I find this ridiculously hard. Ridiculously. I don't know what is so hard about spend less than you earn. (I also don't know what's so hard about eat less than you expend. An opposite equation. Can I use the same excuse when I get a sum wrong in front of my class - Now you know why I'm not a maths teacher.? No? Oh.)
I have a debt that is standing over me and causing stress. When I let myself think about it that is. Denial was invented for us 20 somethings that haven't learnt anything about money in our lifetimes as those born in the 'decade-of-greed'. You want that chotchke? Why not? It'll show how much you care about the way you are represented to the greater public.
The best time I have ever had money-wise was in 2002. I wanted to go to Melbourne with some friends and wasn't working. I gave my mother my debit card and she got the money out for me and gave me $5 notes each day - enough to get to TAFE and back and buy lunch.
The worst was this past July. I knew I was going to have 7 weeks without any income. I knew it was coming - the exact dates and what would be needed in that time. Did I save for it? Did I hell. I survived on walking to town and buying 8-10 quid of food per week. I slept an inordinate amount of the time, and ate once a day. My rent included limitless internet and access to the computer. I went back to work with an increased awareness of saving. I bought my lunch with me and didn't go near the canteen (three levels of stairs and detentions given will help with that.) I was paying off my trip for Christmas.

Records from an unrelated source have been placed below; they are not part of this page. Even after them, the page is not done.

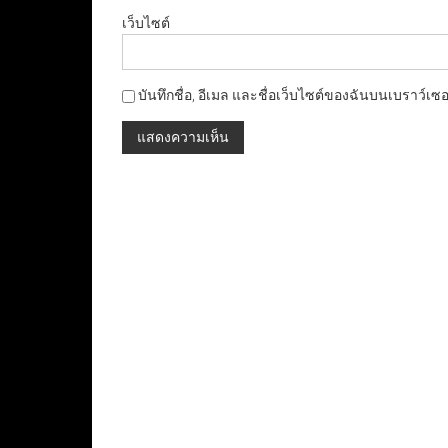
เว็บไซต์
บันทึกชื่อ, อีเมล และชื่อเว็บไซต์ของฉันบนเบราว์เซ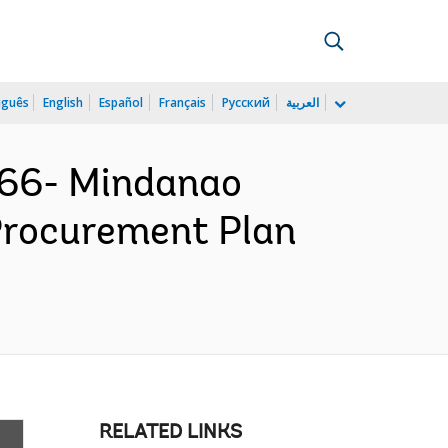
uguês
English
Español
Français
Русский
العربية
866- Mindanao
 Procurement Plan
RELATED LINKS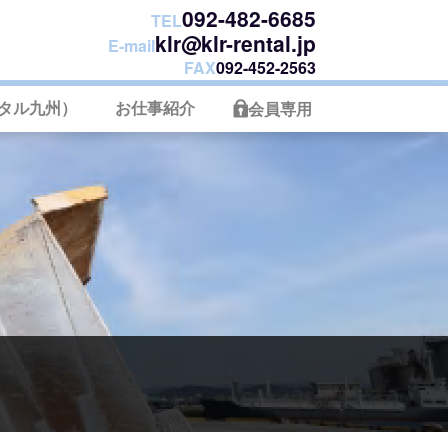
092-482-6685
TEL
klr@klr-rental.jp
E-mail
FAX
092-452-2563
タル九州）
お仕事紹介
会員専用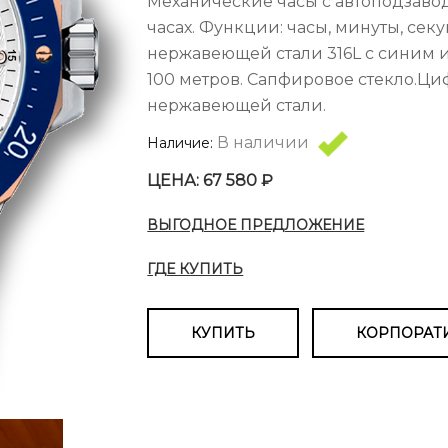
Механические часы с автоподзаво
часах. Функции: часы, минуты, секу
нержавеющей стали 316L с синим 
100 метров. Сапфировое стекло.Ци
нержавеющей стали.
В наличии
Наличие:
ЦЕНА: 67 580 ₽
ВЫГОДНОЕ ПРЕДЛОЖЕНИЕ
ГДЕ КУПИТЬ
КУПИТЬ
КОРПОРАТ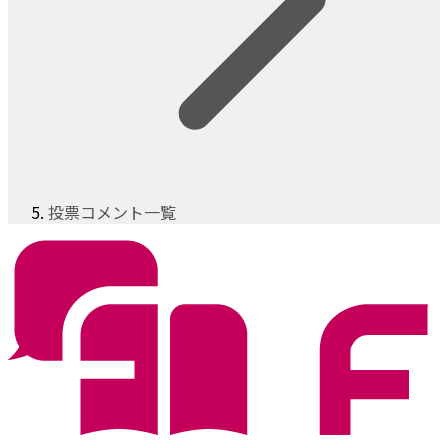
投票コメント一覧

Then I realised that I couldn't go on the trip if I wanted to go to a friend's wedding in Canada. Something had to give. I cancelled the tour (that I had borrowed money off of my father to pay for) and had 1300 quid burning a hole in my pocket. I bought my ticket from Canada to home, paid a little of my loan (hell, yes, I have over $14000 bank debt and $14000 parental debt) and then it was gone again. But I paid off my overdraft - and then cancelled it. Totally freeing. The money I have is now mine. I don't have much - especially since I haven't been paid for my last week of work - but what I do have is all mine and is not owed to Lloyds.

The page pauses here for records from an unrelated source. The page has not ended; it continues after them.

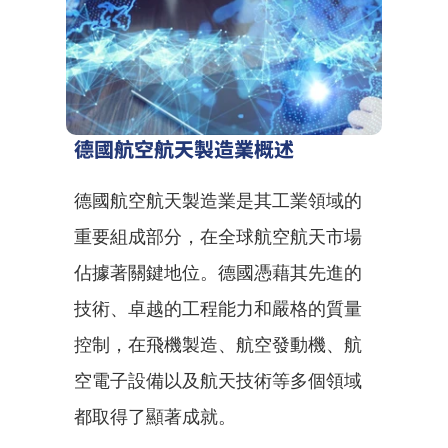
德國航空航天製造業概述
德國航空航天製造業是其工業領域的
重要組成部分，在全球航空航天市場
佔據著關鍵地位。德國憑藉其先進的
技術、卓越的工程能力和嚴格的質量
控制，在飛機製造、航空發動機、航
空電子設備以及航天技術等多個領域
都取得了顯著成就。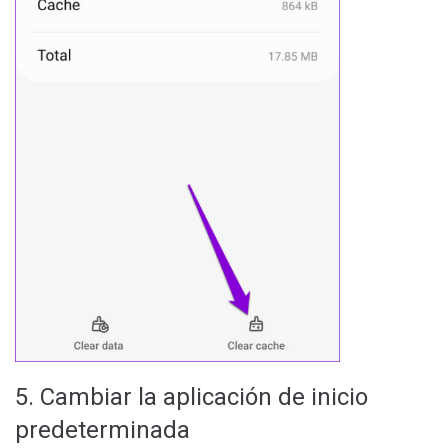
5. Cambiar la aplicación de inicio
predeterminada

So, this year has taught me that I really don't need some of the crap I buy. And I mean crap. Why, when my hair is naturally frizzy and I like it like that did I buy curl enhancer? Or the mist spray that is a 'spa in your bathroom' that I've used twice? Or the dresses that were too small but I needed 'cause they were just too cute and I thought they might motivate me? (Incidentally, I am still bringing them home - they can be presents or I can wear them when I find the motivation) Or the stuff I bought for the classroom that promptly got stolen or wrecked?
I have spent so much money here, but will have nothing more when I go home - 20 kg is so little to boil it all down to.